(RECORD SET)

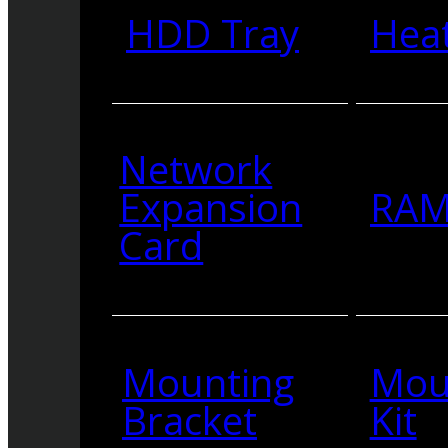
HDD Tray
Heat
Network
Expansion
RA
Card
Mounting
Mou
Bracket
Kit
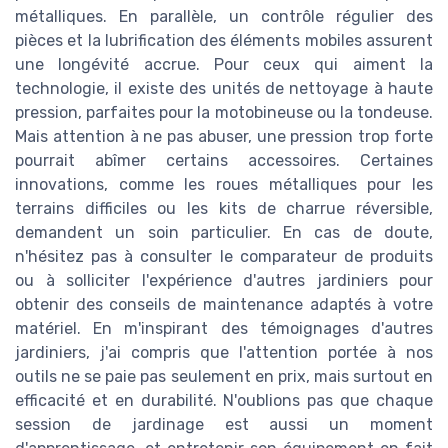
métalliques. En parallèle, un contrôle régulier des
pièces et la lubrification des éléments mobiles assurent
une longévité accrue. Pour ceux qui aiment la
technologie, il existe des unités de nettoyage à haute
pression, parfaites pour la motobineuse ou la tondeuse.
Mais attention à ne pas abuser, une pression trop forte
pourrait abîmer certains accessoires. Certaines
innovations, comme les roues métalliques pour les
terrains difficiles ou les kits de charrue réversible,
demandent un soin particulier. En cas de doute,
n'hésitez pas à consulter le comparateur de produits
ou à solliciter l'expérience d'autres jardiniers pour
obtenir des conseils de maintenance adaptés à votre
matériel. En m'inspirant des témoignages d'autres
jardiniers, j'ai compris que l'attention portée à nos
outils ne se paie pas seulement en prix, mais surtout en
efficacité et en durabilité. N'oublions pas que chaque
session de jardinage est aussi un moment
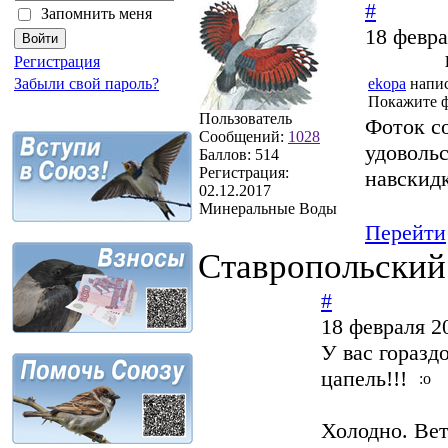
#
Запомнить меня
18 февра
Регистрация
ekopa
напис
Забыли свой пароль?
Покажите ф
Пользователь
Фоток со
Сообщений:
1028
удовольс
Баллов:
514
Регистрация:
навскид
02.12.2017
Минеральные Воды
Перейти
Ставропольский
#
18 февраля 2
У вас горазд
цапель!!!
И
Холодно. Вет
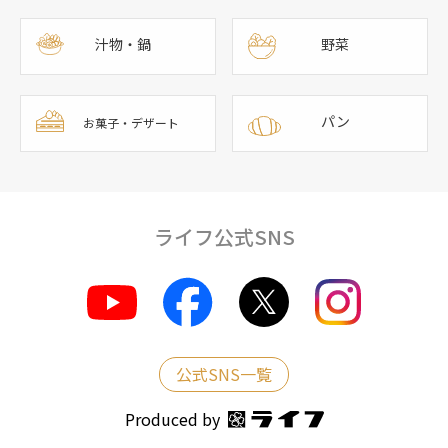
汁物・鍋
野菜
パン
お菓子・デザート
ライフ公式SNS
公式SNS一覧
Produced by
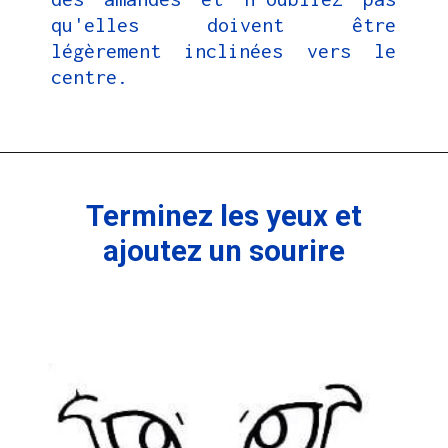
qu'elles doivent être
légèrement inclinées vers le
centre.
Terminez les yeux et
ajoutez un sourire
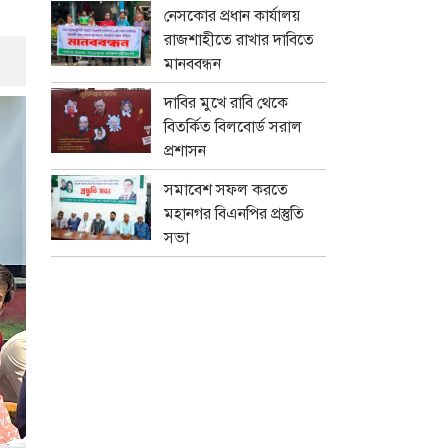
নেসকোর প্রধান কার্যালয়
রাজশাহীতে রাখার দাবিতে
মানববন্ধন
দাবির মুখে রাবি থেকে
বিতর্কিত বিলবোর্ড সরাল
প্রশাসন
সমাবেশ সফল করতে
মহানগর বিএনপির প্রস্তুতি
সভা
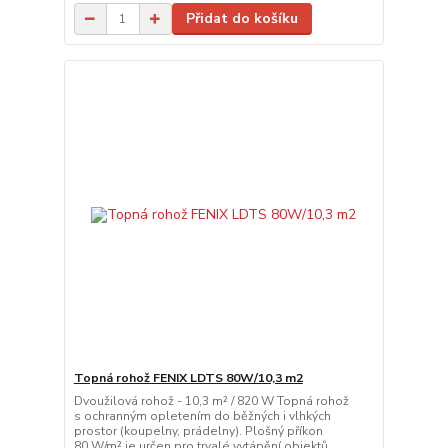
Přidat do košíku
Topná rohož FENIX LDTS 80W/10,3 m2
Dvoužilová rohož - 10,3 m² / 820 W Topná rohož
s ochranným opletením do běžných i vlhkých
prostor (koupelny, prádelny). Plošný příkon
80 W/m² je určen pro trvalé vytápění objektů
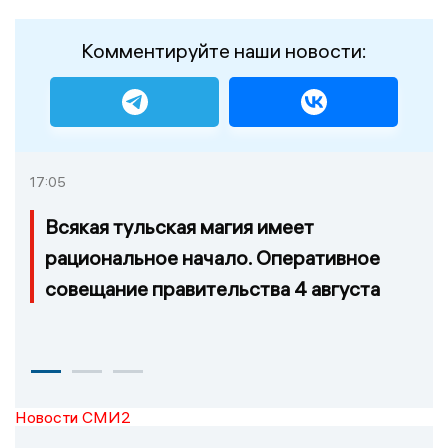
Комментируйте наши новости:
17:05
Всякая тульская магия имеет
рациональное начало. Оперативное
совещание правительства 4 августа
Новости СМИ2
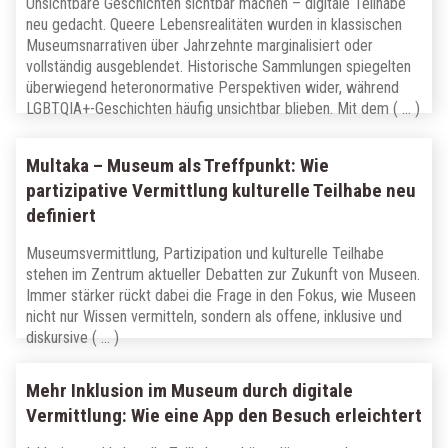
Unsichtbare Geschichten sichtbar machen – digitale Teilhabe
neu gedacht. Queere Lebensrealitäten wurden in klassischen
Museumsnarrativen über Jahrzehnte marginalisiert oder
vollständig ausgeblendet. Historische Sammlungen spiegelten
überwiegend heteronormative Perspektiven wider, während
LGBTQIA+-Geschichten häufig unsichtbar blieben. Mit dem ( … )
Multaka – Museum als Treffpunkt: Wie
partizipative Vermittlung kulturelle Teilhabe neu
definiert
Museumsvermittlung, Partizipation und kulturelle Teilhabe
stehen im Zentrum aktueller Debatten zur Zukunft von Museen.
Immer stärker rückt dabei die Frage in den Fokus, wie Museen
nicht nur Wissen vermitteln, sondern als offene, inklusive und
diskursive ( … )
Mehr Inklusion im Museum durch digitale
Vermittlung: Wie eine App den Besuch erleichtert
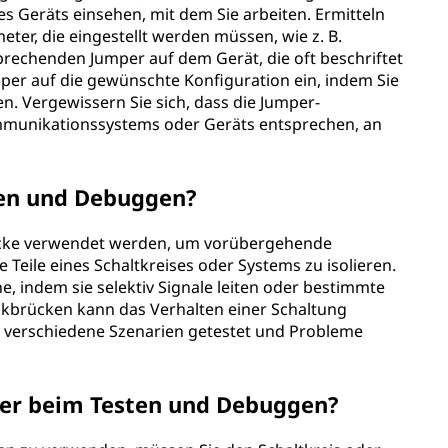
s Geräts einsehen, mit dem Sie arbeiten. Ermitteln
ter, die eingestellt werden müssen, wie z. B.
sprechenden Jumper auf dem Gerät, die oft beschriftet
mper auf die gewünschte Konfiguration ein, indem Sie
n. Vergewissern Sie sich, dass die Jumper-
munikationssystems oder Geräts entsprechen, an
ten und Debuggen?
cke verwendet werden, um vorübergehende
Teile eines Schaltkreises oder Systems zu isolieren.
e, indem sie selektiv Signale leiten oder bestimmte
kbrücken kann das Verhalten einer Schaltung
 verschiedene Szenarien getestet und Probleme
per beim Testen und Debuggen?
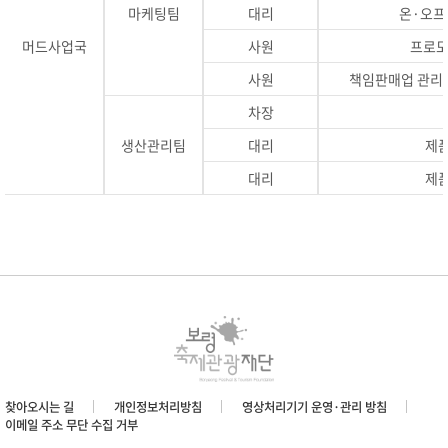
마케팅팀
대리
온·오프
머드사업국
사원
프로모
사원
책임판매업 관리,
차장
생산관리팀
대리
제품
대리
제품
찾아오시는 길
개인정보처리방침
영상처리기기 운영·관리 방침
이메일 주소 무단 수집 거부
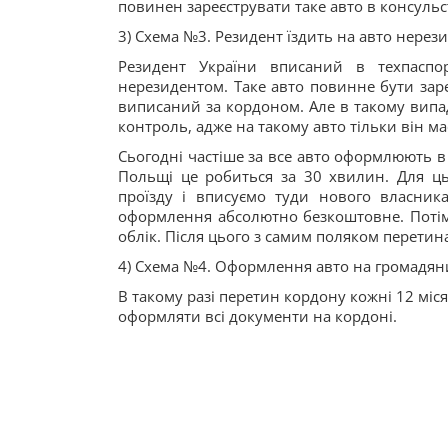
повинен зареєструвати таке авто в консульс
3) Схема №3. Резидент їздить на авто нерези
Резидент України вписаний в техпаспо
нерезидентом. Таке авто повинне бути зар
виписаний за кордоном. Але в такому випа
контроль, адже на такому авто тільки він ма
Сьогодні частіше за все авто оформлюють в 
Польщі це робиться за 30 хвилин. Для ць
проїзду і вписуємо туди нового власника 
оформлення абсолютно безкоштовне. Потім в
облік. Після цього з самим поляком перетина
4) Схема №4. Оформлення авто на громадяни
В такому разі перетин кордону кожні 12 міс
оформляти всі документи на кордоні.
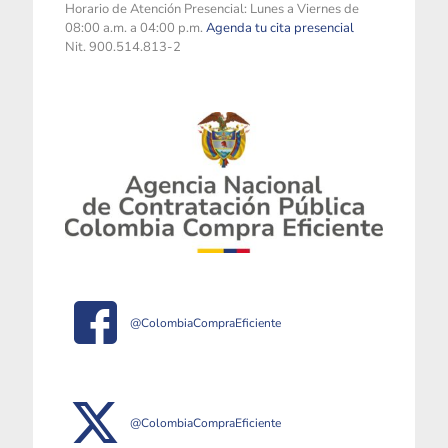
Horario de Atención Presencial: Lunes a Viernes de
08:00 a.m. a 04:00 p.m.
Agenda tu cita presencial
Nit. 900.514.813-2
@ColombiaCompraEficiente
@ColombiaCompraEficiente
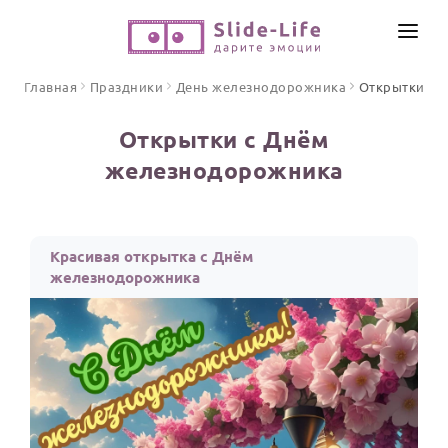
СОЗДАТЬ ВИДЕО
Главная
Праздники
День железнодорожника
Открытки
КАТАЛОГ
Открытки с Днём
ИНСТРУМЕНТЫ
железнодорожника
ПО ФОРМАТУ
ТЕКСТЫ И ИДЕИ
Видео поздравления
Песни поздравления
ЦЕНЫ
Красивая открытка с Днём
Открытки
железнодорожника
ОТЗЫВЫ
Стихи и тексты
ПРАЗДНИКИ
С Днем рождения
Юбилей
Свадьба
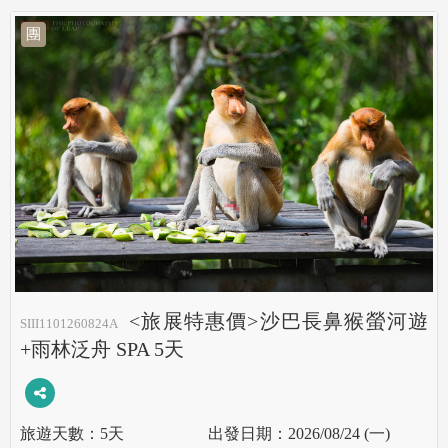
團
<旅展特惠價>沙巴長鼻猴螢河遊
SIII1101260824A
+雨林泛舟 SPA 5天
5天
2026/08/24 (一)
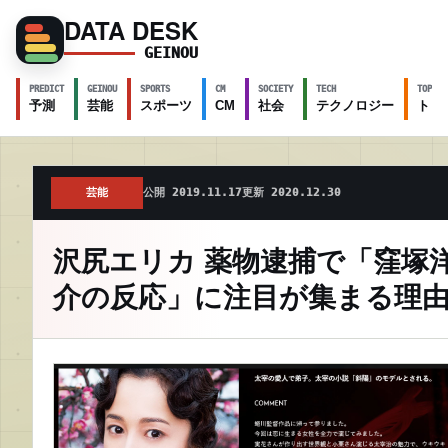
DATA DESK
GEINOU
PREDICT
GEINOU
SPORTS
CM
SOCIETY
TECH
TOPICS
予測
芸能
スポーツ
CM
社会
テクノロジー
トピ
芸能
公開 2019.11.17
更新 2020.12.30
沢尻エリカ 薬物逮捕で「窪塚
介の反応」に注目が集まる理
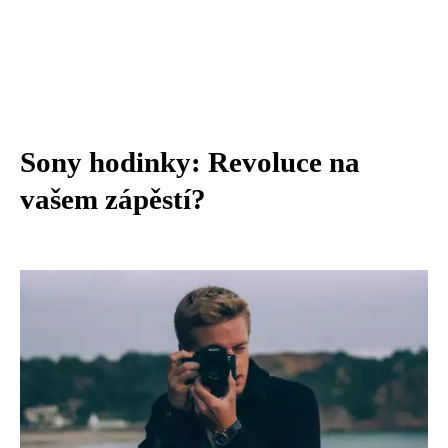
Sony hodinky: Revoluce na
vašem zápěstí?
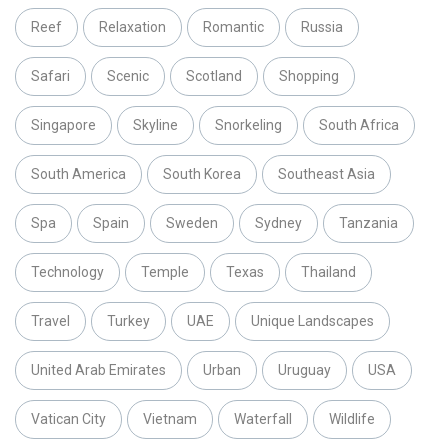
Reef
Relaxation
Romantic
Russia
Safari
Scenic
Scotland
Shopping
Singapore
Skyline
Snorkeling
South Africa
South America
South Korea
Southeast Asia
Spa
Spain
Sweden
Sydney
Tanzania
Technology
Temple
Texas
Thailand
Travel
Turkey
UAE
Unique Landscapes
United Arab Emirates
Urban
Uruguay
USA
Vatican City
Vietnam
Waterfall
Wildlife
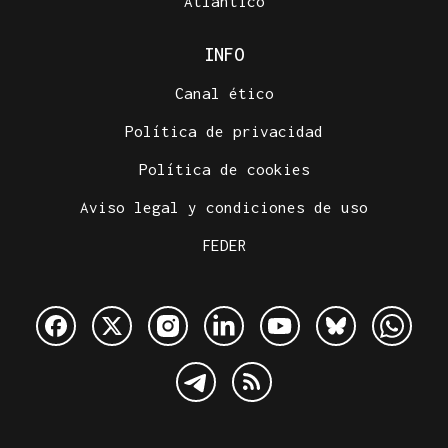
Atlántico
INFO
Canal ético
Política de privacidad
Política de cookies
Aviso legal y condiciones de uso
FEDER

(End RECORD SET)

*YOUR INSTRUCTIONS*
Only exact lines belong in the answer: those from the beginning of the entries above through the line holding "prostor (koupelny, prádelny). Plošný příkon", with no pictures.

*YOUR SOLUTION*
HDD Tray
Heat
Network
Expansion
RA
Card
Mounting
Mou
Bracket
Kit
métalliques. En parallèle, un contrôle régulier des
pièces et la lubrification des éléments mobiles assurent
une longévité accrue. Pour ceux qui aiment la
technologie, il existe des unités de nettoyage à haute
pression, parfaites pour la motobineuse ou la tondeuse.
Mais attention à ne pas abuser, une pression trop forte
pourrait abîmer certains accessoires. Certaines
innovations, comme les roues métalliques pour les
terrains difficiles ou les kits de charrue réversible,
demandent un soin particulier. En cas de doute,
n'hésitez pas à consulter le comparateur de produits
ou à solliciter l'expérience d'autres jardiniers pour
obtenir des conseils de maintenance adaptés à votre
matériel. En m'inspirant des témoignages d'autres
jardiniers, j'ai compris que l'attention portée à nos
outils ne se paie pas seulement en prix, mais surtout en
efficacité et en durabilité. N'oublions pas que chaque
session de jardinage est aussi un moment
#
Запомнить меня
18 февра
Регистрация
ekopa
напис
Забыли свой пароль?
Покажите ф
Пользователь
Фоток со
Сообщений:
1028
удовольс
Баллов:
514
Регистрация:
навскид
02.12.2017
Минеральные Воды
Перейти
Ставропольский
#
18 февраля 2
У вас горазд
цапель!!!
И
Холодно. Вет
汁物・鍋
野菜
パン
お菓子・デザート
ライフ公式SNS
公式SNS一覧
Produced by
qu'elles doivent être
légèrement inclinées vers le
centre.
Terminez les yeux et
ajoutez un sourire
নেসকোর প্রধান কার্যালয়
রাজশাহীতে রাখার দাবিতে
মানববন্ধন
দাবির মুখে রাবি থেকে
বিতর্কিত বিলবোর্ড সরাল
প্রশাসন
সমাবেশ সফল করতে
মহানগর বিএনপির প্রস্তুতি
সভা
Přidat do košíku
Topná rohož FENIX LDTS 80W/10,3 m2
Dvoužilová rohož - 10,3 m² / 820 W Topná rohož
s ochranným opletením do běžných i vlhkých
prostor (koupelny, prádelny). Plošný příkon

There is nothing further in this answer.